If there is a light at the end of the tunnel on this Vancouver riots thing (I know, I know, we all just want to see the issue go away, so I'll keep this short), it is how social media has 'adjusted' the outcome. I've been reading about rioters taking part in the cleanup, confessing their involvement, and turning themselves in, and others outed by their parents or other people on the special websites set up to identify them. I heard an 'expert' ( so of course we can trust her opinion) say that the Facebook outings amounted to vigilante justice.

There's a fine line. If we were not only outing the rioters, but also showing up on their doorsteps to drag them out in the street and beat them, then yes, I would agree it's vigilante justice. In this case, though I think it is an example of the best the internet has to offer. Here are kids (and most of them seem to be kids) coming clean because they have to. Some are choosing to be tried as adults so they can face their responsibilities, and others are forced into it kicking and screaming, but they are coming to justice, and that's a good thing.

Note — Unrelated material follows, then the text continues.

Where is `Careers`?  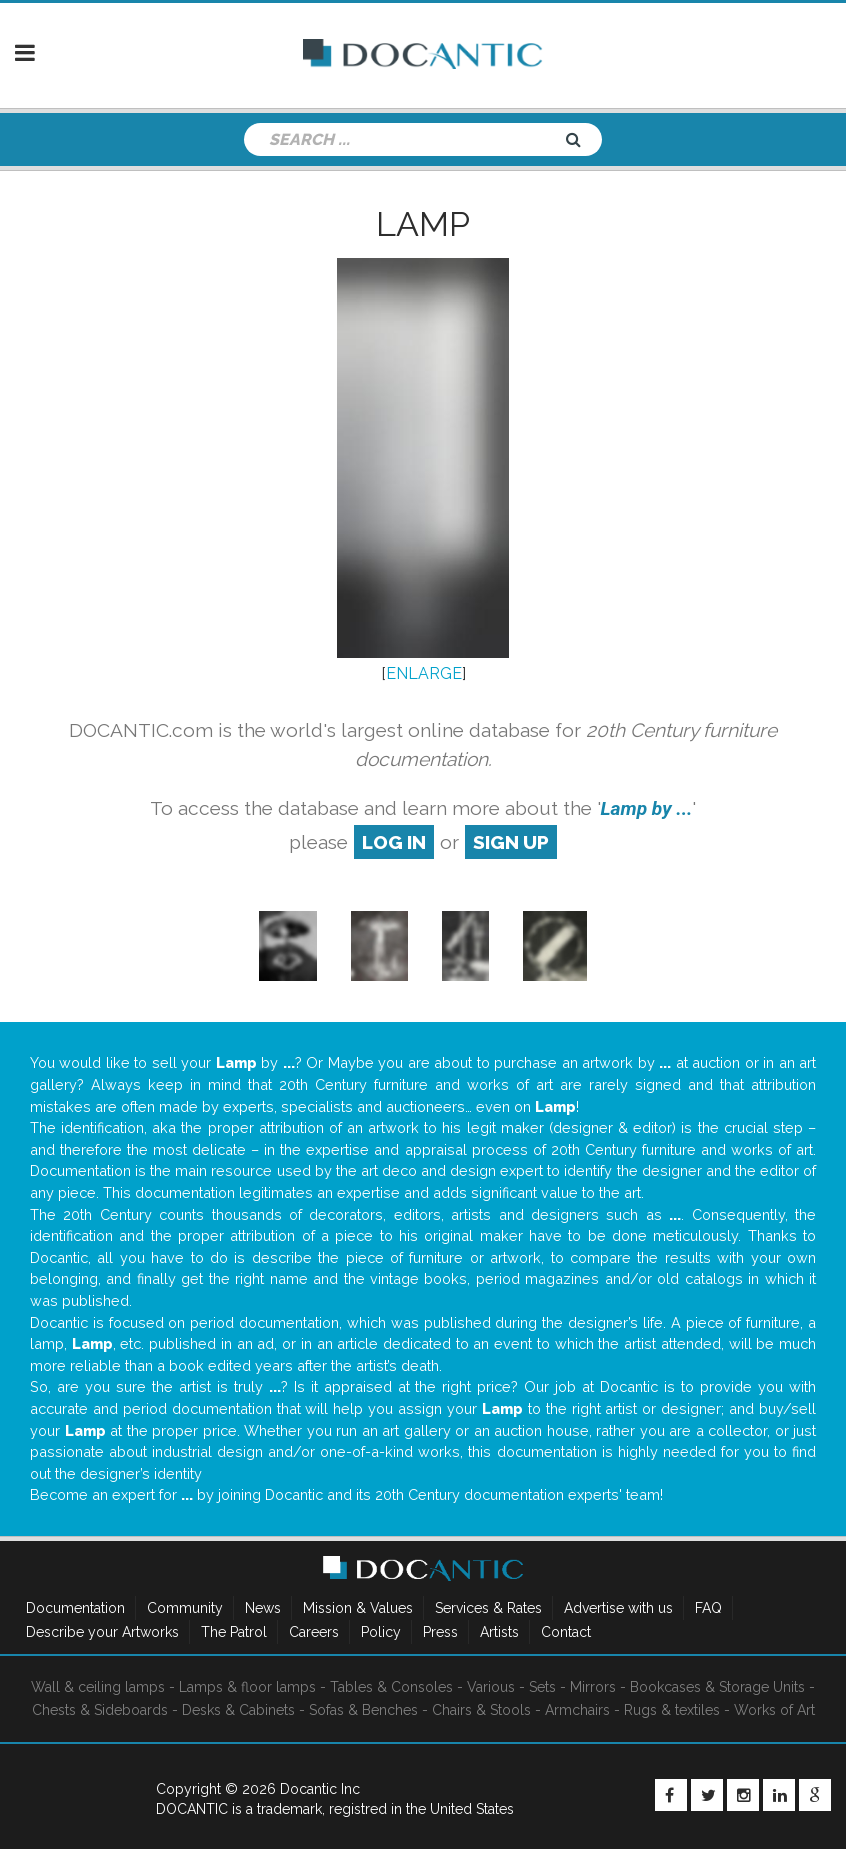 Careers is located at coordinates (314, 1632). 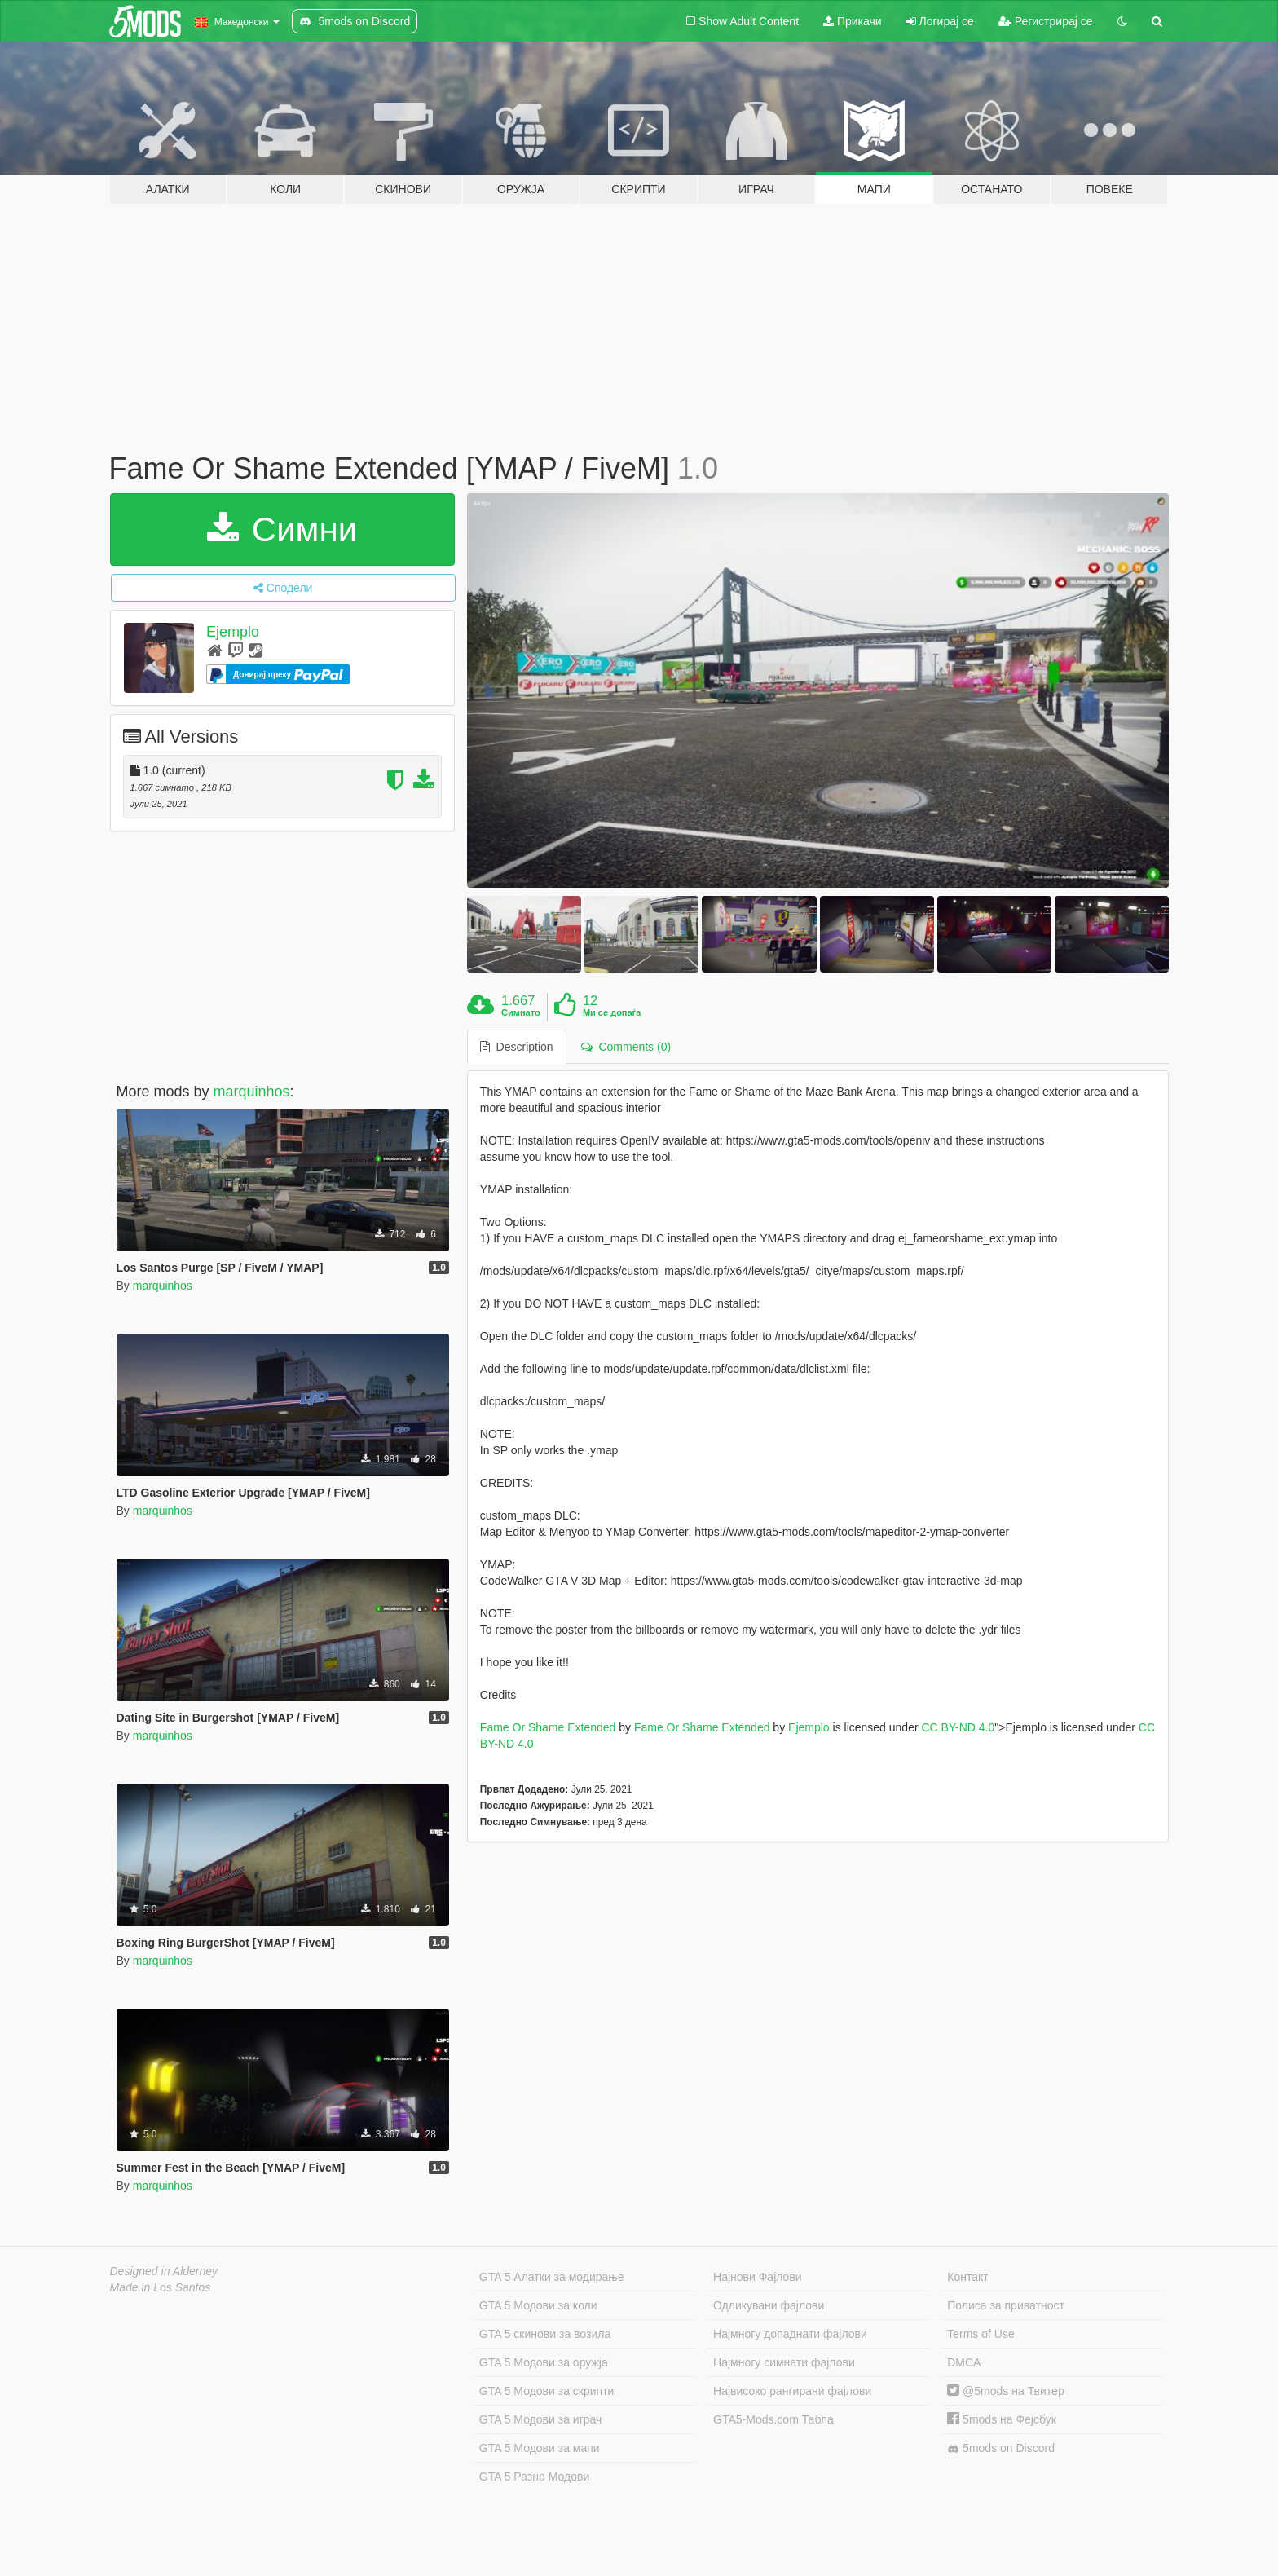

If it were my son who had done the damage, and I had identified him on a FB picture, or anyone else had, then I would march them right out to the police station. The first reason is that I would want them to take responsibility for their actions in the same way that I would want them to at 9 years old after breaking a neighbour's window with a baseball. The second is that as a parent, I am legally (and morally) responsible for their actions, and not to do so would be a telling judgment on my parenting.

What is even more important, though, is the example this sets for the future. I panic when I think of a big-brother type police state, with people unable to protest or speak about human rights, or to have their opinions heard. I am the first person to decry state owned cameras everywhere like they have in the UK. Lets face it, this was a mild riot compared to other cities, where thousands are trampled and dozens killed. This was a few people injured and some property damage. What I'm saying is I see potential in this type of memetic, dispersed public self-regulation. This is not big brother, it's little brother. It's people watching other people as benignly as possible with cell phones. If nothing had been done wrong, this information would not be catalogued into Police databases, nor into some sort of bureaucracy, it would be erased and forgotten.

I guess what will be telling in the future, is what individuals do with this. With hundreds of cell phones watching, is a hooligan going to put a hammer through the window of a store, or are they going to pause, and put the hammer down? Hopefully the latter.

There will always be crime. I just hope that with less people practicing violence, less others will be 'caught up' in it, and this type of riot, for no reason, I must stress, will hopefully not happen. It marks the first step forward in a sort of uneasy truce between people and ... well ... people, without having to go all Big Brother. My fingers are crossed.